[Collected data]
▽

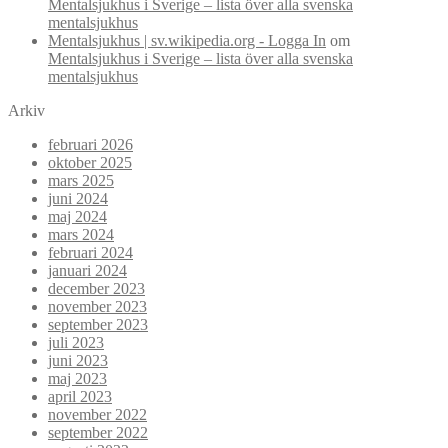
Mentalsjukhus i Sverige – lista över alla svenska
mentalsjukhus
Mentalsjukhus | sv.wikipedia.org - Logga In
om
Mentalsjukhus i Sverige – lista över alla svenska
mentalsjukhus
Arkiv
februari 2026
oktober 2025
mars 2025
juni 2024
maj 2024
mars 2024
februari 2024
januari 2024
december 2023
november 2023
september 2023
juli 2023
juni 2023
maj 2023
april 2023
november 2022
september 2022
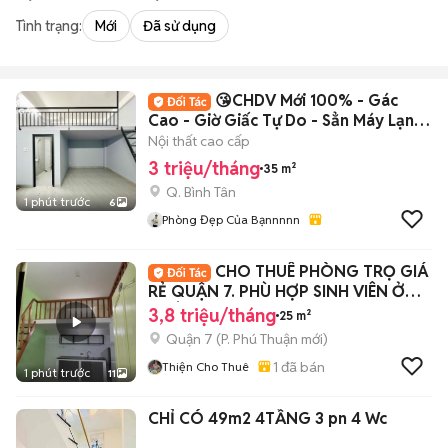
Tình trạng:
Mới
Đã sử dụng
😘CHDV Mới 100% - Gác
Cao - Giờ Giấc Tự Do - Sẳn Máy Lạnh
💕
Nội thất cao cấp
3 triệu/tháng
35 m²
Q. Bình Tân
1 phút trước
6
Phòng Đẹp Của Bạnnnnn
CHO THUÊ PHÒNG TRỌ GIÁ
RẺ QUẬN 7. PHÙ HỢP SINH VIÊN Ở
GHÉP
3,8 triệu/tháng
25 m²
Quận 7
(
P. Phú Thuận
mới)
1
đã bán
Thiện Cho Thuê
1 phút trước
11
CHỈ CÓ 49m2 4TẦNG 3 pn 4 Wc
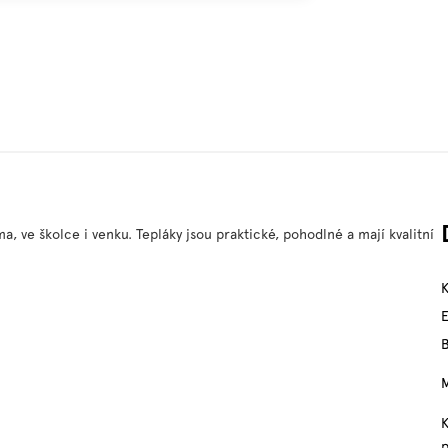
, ve školce i venku. Tepláky jsou praktické, pohodlné a mají kvalitní
M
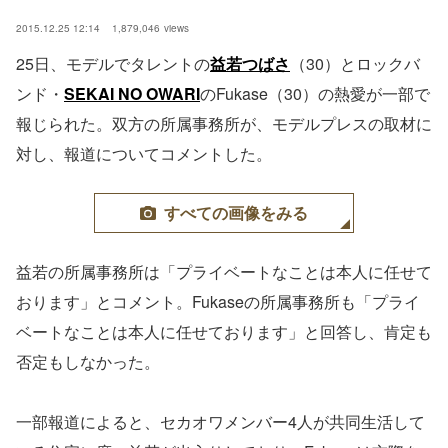
2015.12.25 12:14
1,879,046
views
25日、モデルでタレントの
益若つばさ
（30）とロックバ
ンド・
SEKAI NO OWARI
のFukase（30）の熱愛が一部で
報じられた。双方の所属事務所が、モデルプレスの取材に
対し、報道についてコメントした。
すべての画像をみる
益若の所属事務所は「プライベートなことは本人に任せて
おります」とコメント。Fukaseの所属事務所も「プライ
ベートなことは本人に任せております」と回答し、肯定も
否定もしなかった。
一部報道によると、セカオワメンバー4人が共同生活して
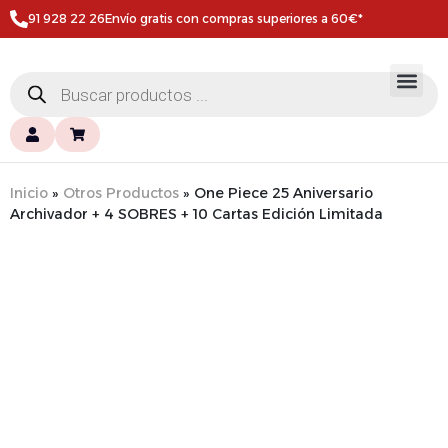
91 928 22 26
Envío gratis con compras superiores a 60€*
Inicio
»
Otros Productos
»
One Piece 25 Aniversario
Archivador + 4 SOBRES + 10 Cartas Edición Limitada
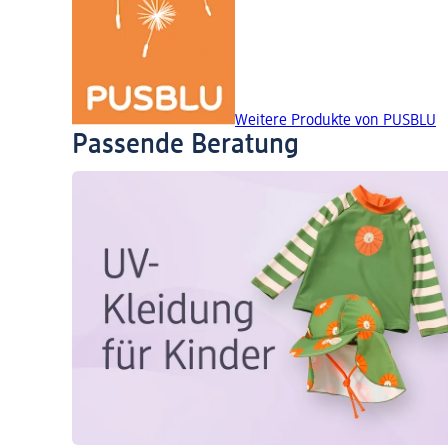
Weitere Produkte von PUSBLU
Passende Beratung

△

**EXERCISE DIRECTIONS**
Give the lines again exactly, starting where the entries begin and stopping once the line with "november 2022" is included; pictures are not copied.

**EXPECTED OUTPUT**
Mentalsjukhus i Sverige – lista över alla svenska
mentalsjukhus
Mentalsjukhus | sv.wikipedia.org - Logga In
om
Mentalsjukhus i Sverige – lista över alla svenska
mentalsjukhus
Arkiv
februari 2026
oktober 2025
mars 2025
juni 2024
maj 2024
mars 2024
februari 2024
januari 2024
december 2023
november 2023
september 2023
juli 2023
juni 2023
maj 2023
april 2023
november 2022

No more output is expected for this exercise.